BVerfG, 18.10.2010 - 2 BvR 2174/10 - Statthaftigkeit einer Verfassungsbeschwerde bei Verletzung von Wahlrechtsgrundsätzen

Bundesverfassungsgericht
Beschl. v. 18.10.2010, Az.: 2 BvR 2174/10
Gericht: BVerfG
Entscheidungsform: Beschluss
Datum: 18.10.2010
Referenz: JurionRS 2010, 25500
Aktenzeichen: 2 BvR 2174/10
 

Verfahrensgang:

vorgehend:

LVerfG Schleswig-Holstein - 30.08.2010 - AZ: LVerfG 1/10

LVerfG Schleswig-Holstein - 30.08.2010 - AZ: LVerfG 3/09

Fundstelle:

NVwZ-RR 2010, 945-946

Verfahrensgegenstand:

Verfassungsbeschwerde

  1. 1.

    der Frau Dr.
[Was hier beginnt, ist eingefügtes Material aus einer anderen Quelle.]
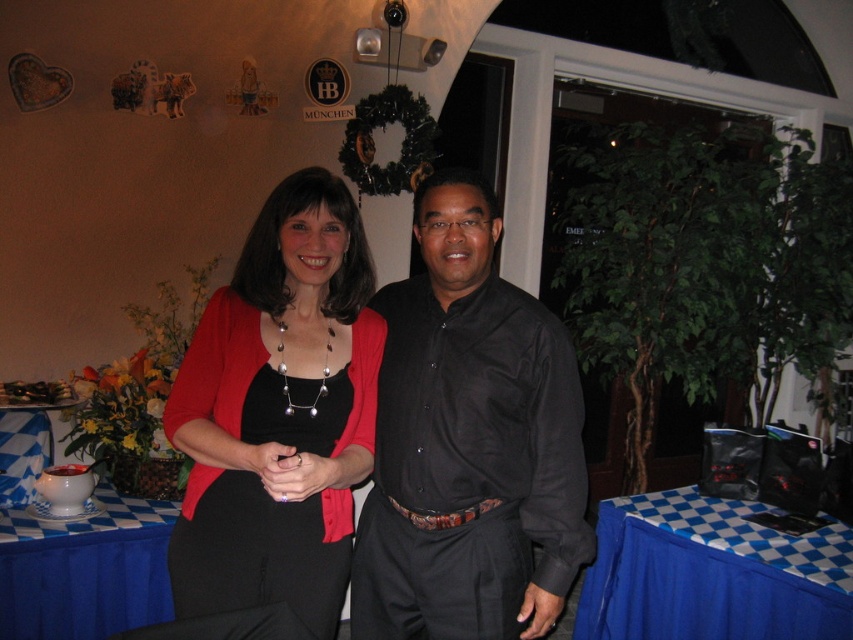 Is blue checkered tablecloth at lower right shorter than black satin dress at center?

Yes.

Measure the distance between point [843,632] and camera.

A distance of 6.66 feet exists between point [843,632] and camera.

This screenshot has height=640, width=853. Find the location of `blue checkered tablecloth at lower right`. blue checkered tablecloth at lower right is located at coordinates (711, 573).

Which of these two, blue checkered tablecloth at lower right or white ceramic bowl at lower left, stands taller?

blue checkered tablecloth at lower right

Is blue checkered tablecloth at lower right shorter than white ceramic bowl at lower left?

No.

Image resolution: width=853 pixels, height=640 pixels. Describe the element at coordinates (711, 573) in the screenshot. I see `blue checkered tablecloth at lower right` at that location.

The height and width of the screenshot is (640, 853). I want to click on blue checkered tablecloth at lower right, so click(711, 573).

Is point (276, 536) positioned in front of point (131, 624)?

Yes, it is in front of point (131, 624).

Which is in front, point (166, 413) or point (86, 609)?

Positioned in front is point (166, 413).

Describe the element at coordinates (277, 413) in the screenshot. This screenshot has height=640, width=853. I see `matte black dress at center` at that location.

Locate an element on the screen. matte black dress at center is located at coordinates (277, 413).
P...,

  2. 2.

    des Herrn I...,

  3. 3.

    des Herrn W...,

gegen

  1. a)

    das Urteil des Schleswig-Holsteinischen Landesverfassungsgerichts vom 30. August 2010 - LVerfG 1/10 -,

  2. b)

    das Urteil des Schleswig-Holsteinischen Landesverfassungsgerichts vom 30. August 2010 - LVerfG 3/09 -

und Antrag auf Erlass einer einstweiligen Anordnung

Redaktioneller Leitsatz:

  1. 1.

    Während bei Bundestagswahlen die Verletzung der Wahlrechtsgrundsätze des Art. 38 Abs. 1 Satz 1 GG im Wege einer Verfassungsbeschwerde gerügt werden kann, fehlt eine vergleichbare Gewährleistung, wenn es um die Durchsetzung dieser Grundsätze bei allgemeinen politischen Wahlen und Abstimmungen im Sinne von Art. 20 Abs. 2 Satz 2 GG auf der Ebene der Länder geht.

  2. 2.

    Art. 38 GG erfasst unmittelbar nur die Wahlen zum Deutschen Bundestag. Eine analoge Anwendung auf Wahlen in den Ländern scheidet mit Rücksicht auf die selbständigen Verfassungsräume von Bund und Ländern aus. Zwar verlangt Art. 28 Abs. 1 Satz 2 GG, dass die Grundsätze der allgemeinen, unmittelbaren, freien, gleichen und geheimen Wahl auch bei politischen Wahlen in den Ländern gelten. Die Länder haben diesem Verfassungsgebot bei der Regelung des Wahlrechts zu ihren Länderparlamenten und auf kommunaler Ebene zu genügen. Dem Einzelnen vermittelt Art. 28 Abs. 1 Satz 2 GG jedoch keine mit der Verfassungsbeschwerde rügefähige subjektive Rechtsposition. Im Anwendungsbereich von Art. 28 Abs. 1 Satz 2, Art. 38 Abs. 1 Satz 1 GG scheidet auch ein Rückgriff auf den allgemeinen Gleichheitssatz des Art. 3 Abs. 1 GG aus.

  3. 3.

    Die Länder gewährleisten den subjektivrechtlichen Schutz des Wahlrechts bei politischen Wahlen in ihrem Verfassungsraum allein und abschließend.

In dem Verfahren
...
hat die 3. Kammer des Zweiten Senats des Bundesverfassungsgerichts
durch
den Präsidenten Voßkuhle,
den Richter Mellinghoff und
die Richterin Lübbe-Wolff
gemäß § 93b in Verbindung mit § 93a BVerfGG
in der Fassung der Bekanntmachung vom 11. August 1993 (BGBl. I S. 1473)
am 18. Oktober 2010
einstimmig beschlossen:

Tenor:

Die Verfassungsbeschwerde wird nicht zur Entscheidung angenommen.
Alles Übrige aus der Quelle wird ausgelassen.